Vanguard became the target of a campaign in November that included 65,000 e-mails asking it to change how it votes on resolutions calling for disclosure of corporate political spending. Neither Vanguard nor BlackRock voted in favor of any such proposals in 2014 or 2015, according to the Washington-based Center for Political Accountability.

“The reason we’re so focused on Vanguard and mutual funds is that they are the holdouts,” said Lisa Gilbert, a director at Public Citizen, which tracks such votes and says that as many as 40 percent of shareholders at some companies support disclosure of political spending. “If they changed their tune, we would see a pretty sweeping majority of votes in support.”

Awkward Position

Vanguard, whose assets have swelled thanks to middle-class investors attracted by its low fees, is in an awkward position: It’s at odds with Jack Bogle, its legendary founder. “We are powerful and we don’t use the power,” Bogle said in a 2014 interview. “I think we should speak up and be active, in things like corporate political contributions.” He described CEO pay in the U.S. as “pretty much out of hand.”

“It’s important to remember that our votes tell only a part of the story, and that we are often able to make more progress through nuanced communication with the company and its board than through a binary proxy vote,” Linda Wolohan, a Vanguard spokeswoman, said in an e-mail.

BlackRock says that being able to talk to boards is its most important tool and that “the key to effective engagement is constructive and private communication,” according to its 2015 corporate governance report. Last year, the company engaged with about 700 U.S. companies, and executive compensation was a focus of 45 percent of those meetings, said Ed Sweeney, a BlackRock spokesman.

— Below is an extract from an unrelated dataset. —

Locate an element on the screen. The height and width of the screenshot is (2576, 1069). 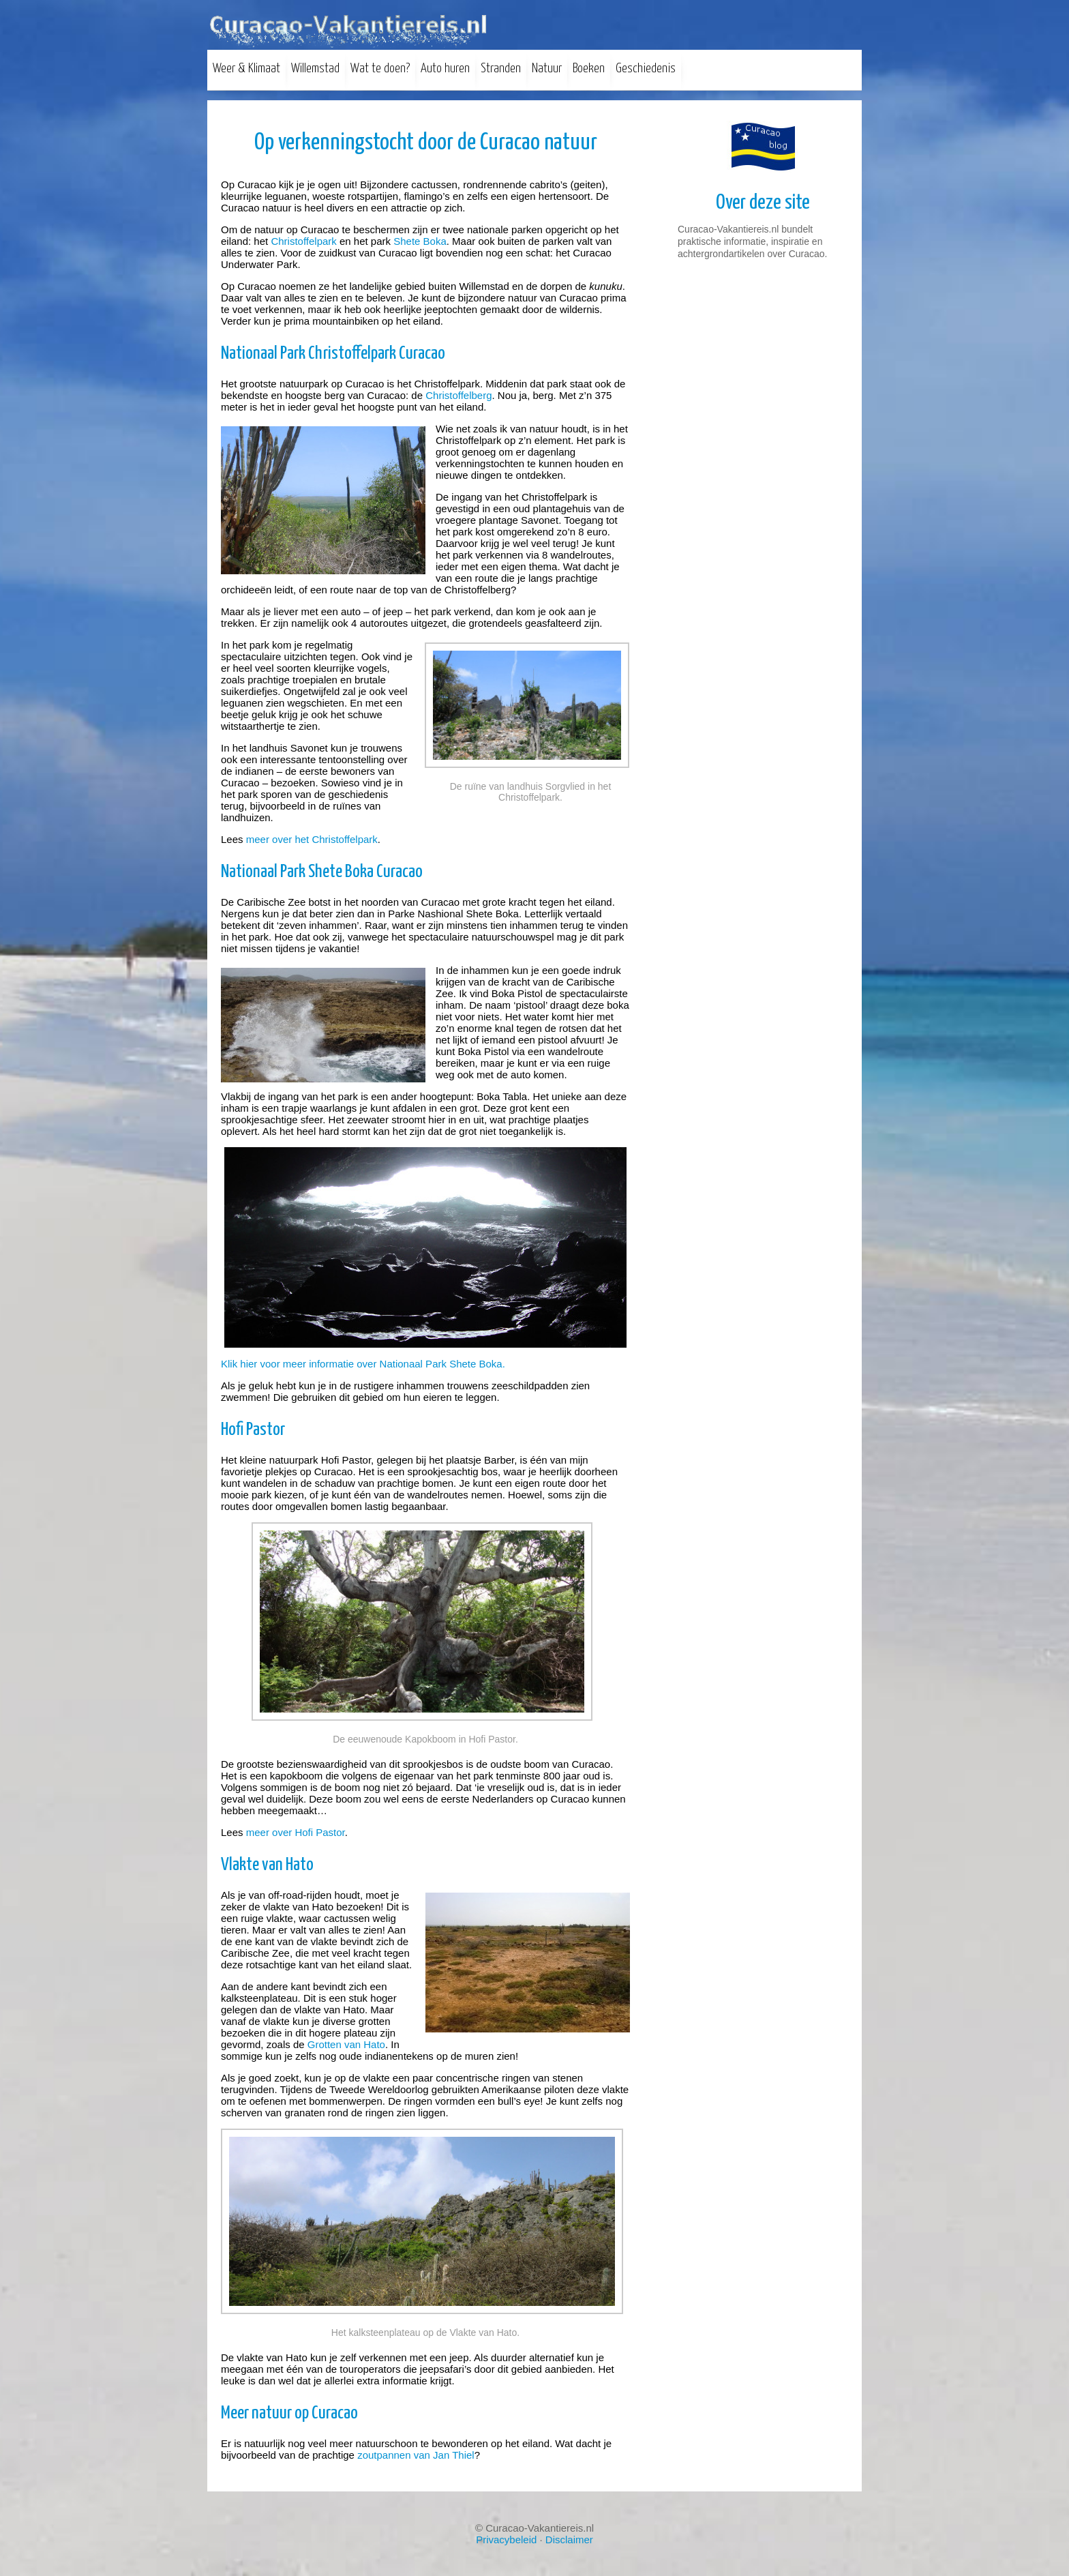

“If we determine that issues will not be remediated through engagement, we vote against specific proposals and will generally also vote against the directors on related committees,” Sweeney said in an e-mail. BlackRock voted against 16 percent of management proposals related to pay and against 162 directors serving on compensation committees in 2015, he said. Those figures include votes on adding equity to pay pools in addition to say-on-pay proposals and cover a wider universe of companies than the As You Sow survey.

Fink Pay

BlackRock CEO Larry Fink was paid $25.8 million last year, according to a company disclosure. Vanguard, owned by investors in its funds, isn’t publicly traded, and therefore is not subject to proxy actions. It also doesn’t disclose what CEO Bill McNabb earns.

Silberstein said he doesn’t have high hopes for his proposal, which would require the company to evaluate options for bringing its voting practices in line with its stated principle of linking executive compensation and performance.